* **About this task**: Go through the entries one line at a time, and gather every line that has the word "vaatwasser".

[Dataset records]
★ ★ ★ ★

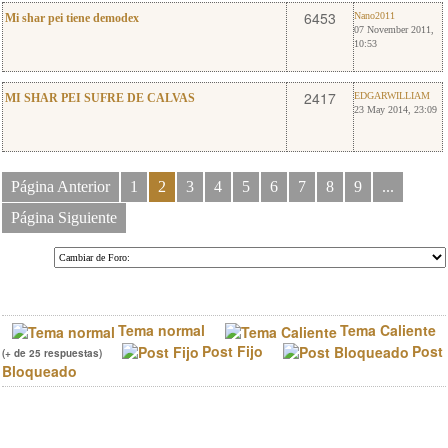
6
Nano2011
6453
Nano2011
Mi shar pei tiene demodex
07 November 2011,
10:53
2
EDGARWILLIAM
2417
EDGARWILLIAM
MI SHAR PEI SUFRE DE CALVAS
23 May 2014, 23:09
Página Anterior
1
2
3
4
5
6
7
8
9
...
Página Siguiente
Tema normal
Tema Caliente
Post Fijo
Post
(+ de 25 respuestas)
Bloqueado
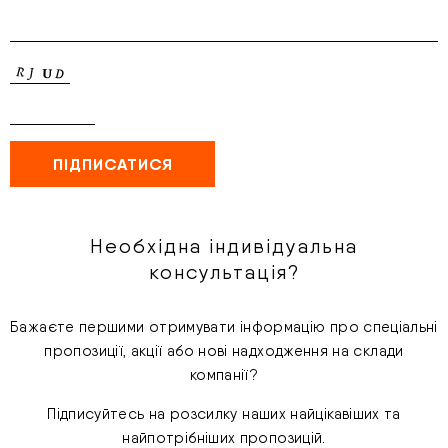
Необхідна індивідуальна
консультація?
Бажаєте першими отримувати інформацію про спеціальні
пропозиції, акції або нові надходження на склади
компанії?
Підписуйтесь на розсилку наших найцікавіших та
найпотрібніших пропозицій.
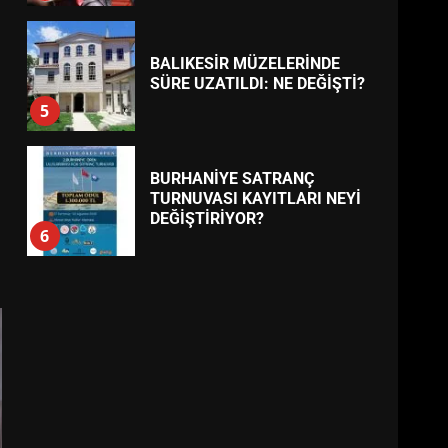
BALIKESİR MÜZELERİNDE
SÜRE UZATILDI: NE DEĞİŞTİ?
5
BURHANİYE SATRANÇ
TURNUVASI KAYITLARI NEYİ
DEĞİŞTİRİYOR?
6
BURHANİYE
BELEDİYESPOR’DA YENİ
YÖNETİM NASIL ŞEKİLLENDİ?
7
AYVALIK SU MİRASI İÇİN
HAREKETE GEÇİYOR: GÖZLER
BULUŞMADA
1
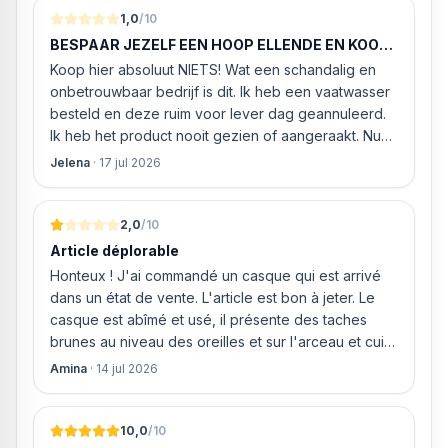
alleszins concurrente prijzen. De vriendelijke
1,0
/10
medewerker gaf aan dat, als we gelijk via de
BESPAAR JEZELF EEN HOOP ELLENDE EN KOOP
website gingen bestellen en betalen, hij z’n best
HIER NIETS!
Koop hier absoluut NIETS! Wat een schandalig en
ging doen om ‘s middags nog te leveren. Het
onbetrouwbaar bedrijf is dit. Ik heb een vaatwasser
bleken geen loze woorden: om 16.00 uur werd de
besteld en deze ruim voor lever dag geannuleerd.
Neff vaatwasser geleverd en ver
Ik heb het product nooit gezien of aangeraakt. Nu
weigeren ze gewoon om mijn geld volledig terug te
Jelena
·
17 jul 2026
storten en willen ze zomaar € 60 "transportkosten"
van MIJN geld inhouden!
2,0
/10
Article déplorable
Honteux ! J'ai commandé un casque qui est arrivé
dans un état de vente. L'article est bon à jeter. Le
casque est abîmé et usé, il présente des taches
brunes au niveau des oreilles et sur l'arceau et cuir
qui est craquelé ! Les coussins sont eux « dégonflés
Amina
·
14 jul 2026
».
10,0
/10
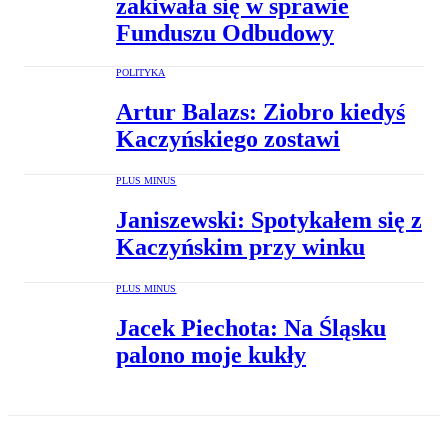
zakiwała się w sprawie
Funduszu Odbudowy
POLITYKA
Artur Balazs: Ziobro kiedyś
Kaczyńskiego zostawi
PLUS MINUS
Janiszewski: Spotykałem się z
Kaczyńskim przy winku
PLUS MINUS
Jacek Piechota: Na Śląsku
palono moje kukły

★ ★ ★ ★

* **Result of the exercise**:
onbetrouwbaar bedrijf is dit. Ik heb een vaatwasser
Neff vaatwasser geleverd en ver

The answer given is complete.